I'm juggling with the idea of a board game related to calligraphy. The theme is exploited in smartphone apps to a certain extent but they don't teach the actual tool. My main issue is with envisioning how players would decide who wins each round.

Calligraphy has certain types of drills that are done on paper, sometimes with models to trace over (example, and another example). The idea is to do it as clean as possible. My initial thoughts is having multiple players doing a certain drill like a race against time. But then the players would have to reach consensus about who wins this round, based on precision, cleanliness, speed of execution, etc.

I've seen this type of game done in phone applications with some scoring associated to the end product, but I've never seen a game that uses consensus among players for deciding who wins a round and it seems like it would be too fragile to make any sense but I'm curious... Are there such games?

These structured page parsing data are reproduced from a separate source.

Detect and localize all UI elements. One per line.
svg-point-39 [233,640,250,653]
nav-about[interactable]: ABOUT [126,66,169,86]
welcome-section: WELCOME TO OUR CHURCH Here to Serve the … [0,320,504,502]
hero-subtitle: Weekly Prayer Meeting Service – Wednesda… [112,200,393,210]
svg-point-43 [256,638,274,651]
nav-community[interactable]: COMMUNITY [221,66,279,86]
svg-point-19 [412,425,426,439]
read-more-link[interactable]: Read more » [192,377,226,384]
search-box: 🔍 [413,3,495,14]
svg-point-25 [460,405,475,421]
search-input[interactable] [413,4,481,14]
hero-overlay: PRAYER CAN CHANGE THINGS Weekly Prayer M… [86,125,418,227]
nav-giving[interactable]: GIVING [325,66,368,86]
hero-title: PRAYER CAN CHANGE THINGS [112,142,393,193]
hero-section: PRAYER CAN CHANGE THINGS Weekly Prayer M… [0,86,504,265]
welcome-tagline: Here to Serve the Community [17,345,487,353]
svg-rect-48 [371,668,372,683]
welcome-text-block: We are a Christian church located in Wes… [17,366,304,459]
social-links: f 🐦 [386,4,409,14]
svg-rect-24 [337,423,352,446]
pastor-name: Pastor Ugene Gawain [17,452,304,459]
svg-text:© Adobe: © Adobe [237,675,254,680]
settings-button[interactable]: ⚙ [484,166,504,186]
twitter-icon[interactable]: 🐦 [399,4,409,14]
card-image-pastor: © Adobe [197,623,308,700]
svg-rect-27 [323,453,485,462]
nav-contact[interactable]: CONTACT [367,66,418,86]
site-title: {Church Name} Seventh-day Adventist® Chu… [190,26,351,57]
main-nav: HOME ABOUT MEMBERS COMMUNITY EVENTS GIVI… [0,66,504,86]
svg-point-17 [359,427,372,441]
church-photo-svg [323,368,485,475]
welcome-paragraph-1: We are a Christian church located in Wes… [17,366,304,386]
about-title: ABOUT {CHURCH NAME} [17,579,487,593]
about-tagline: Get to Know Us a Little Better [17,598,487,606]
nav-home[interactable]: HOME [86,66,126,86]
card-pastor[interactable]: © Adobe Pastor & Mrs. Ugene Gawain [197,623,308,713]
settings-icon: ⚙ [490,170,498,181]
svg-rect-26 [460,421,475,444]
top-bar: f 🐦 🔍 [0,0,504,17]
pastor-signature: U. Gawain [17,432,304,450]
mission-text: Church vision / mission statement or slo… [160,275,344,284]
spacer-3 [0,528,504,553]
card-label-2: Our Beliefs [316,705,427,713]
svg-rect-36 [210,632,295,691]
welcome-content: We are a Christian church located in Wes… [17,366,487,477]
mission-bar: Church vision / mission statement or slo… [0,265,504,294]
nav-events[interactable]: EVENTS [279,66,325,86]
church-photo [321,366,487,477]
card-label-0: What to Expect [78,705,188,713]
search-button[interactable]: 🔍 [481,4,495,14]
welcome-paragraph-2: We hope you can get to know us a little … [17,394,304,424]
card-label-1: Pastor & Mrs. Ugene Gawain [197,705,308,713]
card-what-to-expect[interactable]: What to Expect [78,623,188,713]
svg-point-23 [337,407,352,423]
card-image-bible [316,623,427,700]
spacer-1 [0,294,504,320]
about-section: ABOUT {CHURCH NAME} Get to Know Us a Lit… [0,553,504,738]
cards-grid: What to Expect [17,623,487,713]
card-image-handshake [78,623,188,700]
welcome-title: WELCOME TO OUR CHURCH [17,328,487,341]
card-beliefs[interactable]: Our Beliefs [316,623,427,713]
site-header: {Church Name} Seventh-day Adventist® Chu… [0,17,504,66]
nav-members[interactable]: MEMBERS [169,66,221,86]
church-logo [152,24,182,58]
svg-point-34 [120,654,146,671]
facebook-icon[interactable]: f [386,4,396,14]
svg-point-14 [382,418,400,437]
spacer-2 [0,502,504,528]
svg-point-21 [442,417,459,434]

  • Do you need 100% consensus games whereby all players (except maybe for the one being chosen) must vote the same, or will simple-majority games suffice? – MirrorImage Sep 6 '17 at 3:00
  • I thought about this after posting, I'd be interested in finding games using vote mechanisms as well... – curious Sep 6 '17 at 3:25
8

For starters, you cannot objectively have the scoring based on precision, cleanliness, etc. Players will vote however they want, which - depending on the system you use to collect votes - can allow for votes in bad faith, votes in error, and random votes. To compound the situation, more players voting on a single set of submissions will result in fewer and fewer unanimous votes.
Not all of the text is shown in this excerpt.